**** EXCERPTED RECORDS ****
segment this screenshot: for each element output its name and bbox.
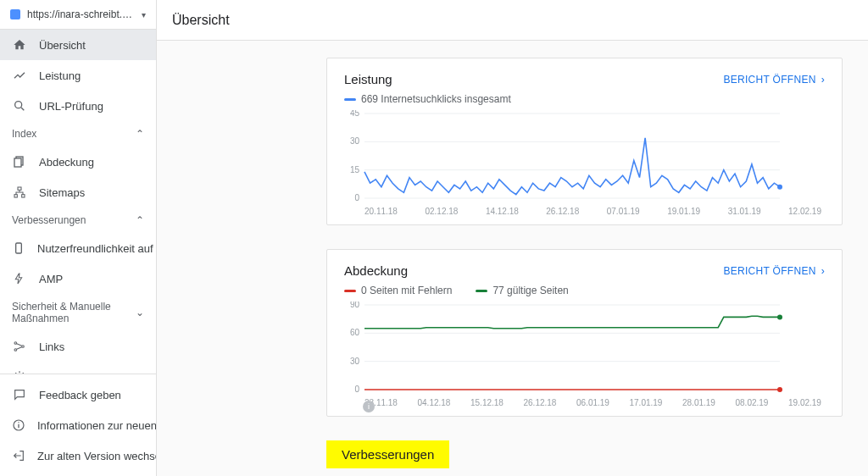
- svg-point-10: [22, 346, 25, 348]
- open-report-label: BERICHT ÖFFNEN: [723, 74, 815, 86]
- home-icon: [12, 37, 27, 53]
- legend-dash-icon: [344, 98, 356, 101]
- svg-point-9: [14, 349, 17, 351]
- nav-item-sitemaps[interactable]: Sitemaps: [0, 177, 156, 208]
- card-verbesserungen-header: Verbesserungen: [326, 440, 843, 468]
- nav-label: Leistung: [39, 69, 81, 82]
- svg-rect-5: [14, 195, 17, 197]
- nav-label: Zur alten Version wechseln: [37, 450, 156, 462]
- nav-item-mobile[interactable]: Nutzerfreundlichkeit auf Mobilg…: [0, 233, 156, 263]
- nav-item-links[interactable]: Links: [0, 331, 156, 362]
- open-report-abdeckung[interactable]: BERICHT ÖFFNEN ›: [723, 265, 825, 277]
- nav-item-neue-version[interactable]: Informationen zur neuen Version: [0, 410, 156, 440]
- nav-item-uebersicht[interactable]: Übersicht: [0, 30, 156, 60]
- svg-rect-6: [22, 195, 25, 197]
- svg-text:45: 45: [350, 110, 360, 118]
- nav-label: Feedback geben: [39, 389, 121, 401]
- nav-label: URL-Prüfung: [39, 100, 103, 113]
- nav: Übersicht Leistung URL-Prüfung Index ⌃: [0, 30, 156, 374]
- svg-text:15: 15: [350, 165, 360, 174]
- property-url: https://inara-schreibt.de/: [27, 8, 135, 20]
- chart-marker-icon: i: [363, 401, 375, 412]
- nav-label: Informationen zur neuen Version: [37, 419, 156, 432]
- content: Leistung BERICHT ÖFFNEN › 669 Internetsu…: [157, 41, 868, 476]
- nav-label: Übersicht: [39, 39, 86, 52]
- svg-point-23: [777, 185, 782, 190]
- legend-dash-icon: [344, 290, 356, 292]
- nav-item-alte-version[interactable]: Zur alten Version wechseln: [0, 440, 156, 471]
- chevron-down-icon: ⌄: [136, 307, 144, 318]
- sitemap-icon: [12, 185, 27, 200]
- chevron-right-icon: ›: [821, 74, 825, 86]
- nav-item-feedback[interactable]: Feedback geben: [0, 379, 156, 410]
- section-label: Verbesserungen: [12, 214, 86, 226]
- card-title: Leistung: [344, 72, 392, 86]
- chevron-right-icon: ›: [821, 265, 825, 277]
- svg-text:90: 90: [350, 302, 360, 309]
- chart-leistung: 0153045 20.11.1802.12.1814.12.1826.12.18…: [344, 110, 825, 216]
- section-security[interactable]: Sicherheit & Manuelle Maßnahmen ⌄: [0, 294, 156, 331]
- caret-down-icon: ▾: [142, 10, 146, 19]
- favicon-icon: [10, 9, 20, 19]
- legend-dash-icon: [476, 290, 487, 292]
- property-selector[interactable]: https://inara-schreibt.de/ ▾: [0, 0, 156, 30]
- chevron-up-icon: ⌃: [136, 214, 144, 226]
- bolt-icon: [12, 271, 27, 286]
- svg-rect-3: [14, 158, 21, 167]
- legend-text: 669 Internetsuchklicks insgesamt: [361, 93, 511, 105]
- open-report-leistung[interactable]: BERICHT ÖFFNEN ›: [723, 74, 825, 86]
- section-label: Index: [12, 128, 36, 140]
- svg-point-32: [777, 387, 782, 392]
- exit-icon: [12, 448, 25, 463]
- nav-item-leistung[interactable]: Leistung: [0, 60, 156, 91]
- page-header: Übersicht: [157, 0, 868, 41]
- section-label: Sicherheit & Manuelle Maßnahmen: [12, 301, 122, 324]
- mobile-icon: [12, 241, 25, 256]
- links-icon: [12, 339, 27, 354]
- nav-label: Sitemaps: [39, 186, 85, 199]
- svg-rect-7: [16, 243, 22, 253]
- chart-abdeckung: 0306090 i 23.11.1804.12.1815.12.1826.12.…: [344, 302, 825, 407]
- nav-label: Nutzerfreundlichkeit auf Mobilg…: [37, 242, 156, 255]
- nav-item-amp[interactable]: AMP: [0, 263, 156, 294]
- card-abdeckung: Abdeckung BERICHT ÖFFNEN › 0 Seiten mit …: [326, 249, 843, 417]
- svg-rect-4: [18, 187, 21, 190]
- svg-text:0: 0: [354, 385, 359, 394]
- chevron-up-icon: ⌃: [136, 128, 144, 140]
- svg-line-1: [21, 108, 24, 110]
- svg-text:30: 30: [350, 136, 360, 146]
- section-verbesserungen[interactable]: Verbesserungen ⌃: [0, 208, 156, 233]
- feedback-icon: [12, 387, 27, 402]
- legend-text: 0 Seiten mit Fehlern: [361, 285, 452, 296]
- pages-icon: [12, 154, 27, 169]
- info-icon: [12, 418, 25, 433]
- legend-leistung: 669 Internetsuchklicks insgesamt: [344, 93, 825, 105]
- svg-point-8: [14, 342, 17, 345]
- svg-text:60: 60: [350, 328, 360, 337]
- nav-label: AMP: [39, 273, 63, 285]
- svg-point-14: [18, 422, 19, 423]
- verbesserungen-title: Verbesserungen: [326, 440, 449, 468]
- trending-icon: [12, 68, 27, 83]
- svg-text:0: 0: [354, 193, 359, 202]
- card-title: Abdeckung: [344, 263, 408, 278]
- sidebar: https://inara-schreibt.de/ ▾ Übersicht L…: [0, 0, 157, 476]
- legend-text: 77 gültige Seiten: [492, 285, 568, 296]
- nav-item-abdeckung[interactable]: Abdeckung: [0, 147, 156, 177]
- card-leistung: Leistung BERICHT ÖFFNEN › 669 Internetsu…: [326, 58, 843, 225]
- svg-point-33: [777, 314, 782, 319]
- nav-label: Links: [39, 340, 64, 353]
- sidebar-footer: Feedback geben Informationen zur neuen V…: [0, 374, 156, 476]
- page-title: Übersicht: [172, 13, 230, 28]
- search-icon: [12, 98, 27, 113]
- main: Übersicht Leistung BERICHT ÖFFNEN › 669 …: [157, 0, 868, 476]
- nav-label: Abdeckung: [39, 156, 94, 169]
- open-report-label: BERICHT ÖFFNEN: [723, 265, 815, 277]
- nav-item-einstellungen[interactable]: Einstellungen: [0, 362, 156, 374]
- svg-point-0: [15, 102, 22, 108]
- section-index[interactable]: Index ⌃: [0, 121, 156, 147]
- nav-item-url-pruefung[interactable]: URL-Prüfung: [0, 91, 156, 121]
- svg-text:30: 30: [350, 357, 360, 366]
- legend-abdeckung: 0 Seiten mit Fehlern 77 gültige Seiten: [344, 285, 825, 296]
****
● TASK STATEMENT: Every entry above should be duplicated exactly. Do not include the images.

● EXERCISE OUTPUT:
segment this screenshot: for each element output its name and bbox.
- svg-point-10: [22, 346, 25, 348]
- open-report-label: BERICHT ÖFFNEN: [723, 74, 815, 86]
- home-icon: [12, 37, 27, 53]
- legend-dash-icon: [344, 98, 356, 101]
- svg-point-9: [14, 349, 17, 351]
- nav-item-sitemaps[interactable]: Sitemaps: [0, 177, 156, 208]
- card-verbesserungen-header: Verbesserungen: [326, 440, 843, 468]
- nav-label: Leistung: [39, 69, 81, 82]
- svg-rect-5: [14, 195, 17, 197]
- nav-label: Zur alten Version wechseln: [37, 450, 156, 462]
- nav-item-mobile[interactable]: Nutzerfreundlichkeit auf Mobilg…: [0, 233, 156, 263]
- nav-item-links[interactable]: Links: [0, 331, 156, 362]
- open-report-abdeckung[interactable]: BERICHT ÖFFNEN ›: [723, 265, 825, 277]
- nav-item-neue-version[interactable]: Informationen zur neuen Version: [0, 410, 156, 440]
- nav-item-uebersicht[interactable]: Übersicht: [0, 30, 156, 60]
- svg-rect-6: [22, 195, 25, 197]
- svg-text:45: 45: [350, 110, 360, 118]
- nav-label: Feedback geben: [39, 389, 121, 401]
- nav-label: URL-Prüfung: [39, 100, 103, 113]
- nav: Übersicht Leistung URL-Prüfung Index ⌃: [0, 30, 156, 374]
- svg-text:15: 15: [350, 165, 360, 174]
- property-url: https://inara-schreibt.de/: [27, 8, 135, 20]
- chart-marker-icon: i: [363, 401, 375, 412]
- nav-label: Informationen zur neuen Version: [37, 419, 156, 432]
- content: Leistung BERICHT ÖFFNEN › 669 Internetsu…: [157, 41, 868, 476]
- nav-label: Übersicht: [39, 39, 86, 52]
- svg-point-23: [777, 185, 782, 190]
- legend-dash-icon: [344, 290, 356, 292]
- nav-item-alte-version[interactable]: Zur alten Version wechseln: [0, 440, 156, 471]
- chevron-down-icon: ⌄: [136, 307, 144, 318]
- sitemap-icon: [12, 185, 27, 200]
- chevron-right-icon: ›: [821, 74, 825, 86]
- nav-item-feedback[interactable]: Feedback geben: [0, 379, 156, 410]
- section-label: Verbesserungen: [12, 214, 86, 226]
- card-title: Leistung: [344, 72, 392, 86]
- chevron-right-icon: ›: [821, 265, 825, 277]
- svg-text:90: 90: [350, 302, 360, 309]
- chart-leistung: 0153045 20.11.1802.12.1814.12.1826.12.18…: [344, 110, 825, 216]
- section-security[interactable]: Sicherheit & Manuelle Maßnahmen ⌄: [0, 294, 156, 331]
- caret-down-icon: ▾: [142, 10, 146, 19]
- favicon-icon: [10, 9, 20, 19]
- legend-dash-icon: [476, 290, 487, 292]
- property-selector[interactable]: https://inara-schreibt.de/ ▾: [0, 0, 156, 30]
- chevron-up-icon: ⌃: [136, 214, 144, 226]
- bolt-icon: [12, 271, 27, 286]
- svg-rect-3: [14, 158, 21, 167]
- legend-text: 669 Internetsuchklicks insgesamt: [361, 93, 511, 105]
- open-report-leistung[interactable]: BERICHT ÖFFNEN ›: [723, 74, 825, 86]
- section-label: Index: [12, 128, 36, 140]
- svg-point-32: [777, 387, 782, 392]
- exit-icon: [12, 448, 25, 463]
- nav-item-leistung[interactable]: Leistung: [0, 60, 156, 91]
- page-header: Übersicht: [157, 0, 868, 41]
- section-label: Sicherheit & Manuelle Maßnahmen: [12, 301, 122, 324]
- mobile-icon: [12, 241, 25, 256]
- links-icon: [12, 339, 27, 354]
- nav-label: Sitemaps: [39, 186, 85, 199]
- svg-rect-7: [16, 243, 22, 253]
- chart-abdeckung: 0306090 i 23.11.1804.12.1815.12.1826.12.…: [344, 302, 825, 407]
- nav-label: Nutzerfreundlichkeit auf Mobilg…: [37, 242, 156, 255]
- nav-item-amp[interactable]: AMP: [0, 263, 156, 294]
- card-abdeckung: Abdeckung BERICHT ÖFFNEN › 0 Seiten mit …: [326, 249, 843, 417]
- svg-rect-4: [18, 187, 21, 190]
- svg-text:0: 0: [354, 385, 359, 394]
- chevron-up-icon: ⌃: [136, 128, 144, 140]
- svg-line-1: [21, 108, 24, 110]
- svg-text:30: 30: [350, 136, 360, 146]
- section-verbesserungen[interactable]: Verbesserungen ⌃: [0, 208, 156, 233]
- feedback-icon: [12, 387, 27, 402]
- legend-text: 0 Seiten mit Fehlern: [361, 285, 452, 296]
- pages-icon: [12, 154, 27, 169]
- info-icon: [12, 418, 25, 433]
- legend-leistung: 669 Internetsuchklicks insgesamt: [344, 93, 825, 105]
- svg-point-8: [14, 342, 17, 345]
- svg-text:60: 60: [350, 328, 360, 337]
- nav-label: AMP: [39, 273, 63, 285]
- svg-point-14: [18, 422, 19, 423]
- verbesserungen-title: Verbesserungen: [326, 440, 449, 468]
- trending-icon: [12, 68, 27, 83]
- svg-text:0: 0: [354, 193, 359, 202]
- card-title: Abdeckung: [344, 263, 408, 278]
- sidebar: https://inara-schreibt.de/ ▾ Übersicht L…: [0, 0, 157, 476]
- legend-text: 77 gültige Seiten: [492, 285, 568, 296]
- nav-item-abdeckung[interactable]: Abdeckung: [0, 147, 156, 177]
- card-leistung: Leistung BERICHT ÖFFNEN › 669 Internetsu…: [326, 58, 843, 225]
- svg-point-33: [777, 314, 782, 319]
- nav-label: Links: [39, 340, 64, 353]
- sidebar-footer: Feedback geben Informationen zur neuen V…: [0, 374, 156, 476]
- page-title: Übersicht: [172, 13, 230, 28]
- search-icon: [12, 98, 27, 113]
- main: Übersicht Leistung BERICHT ÖFFNEN › 669 …: [157, 0, 868, 476]
- nav-label: Abdeckung: [39, 156, 94, 169]
- open-report-label: BERICHT ÖFFNEN: [723, 265, 815, 277]
- nav-item-einstellungen[interactable]: Einstellungen: [0, 362, 156, 374]
- svg-point-0: [15, 102, 22, 108]
- section-index[interactable]: Index ⌃: [0, 121, 156, 147]
- nav-item-url-pruefung[interactable]: URL-Prüfung: [0, 91, 156, 121]
- svg-text:30: 30: [350, 357, 360, 366]
- legend-abdeckung: 0 Seiten mit Fehlern 77 gültige Seiten: [344, 285, 825, 296]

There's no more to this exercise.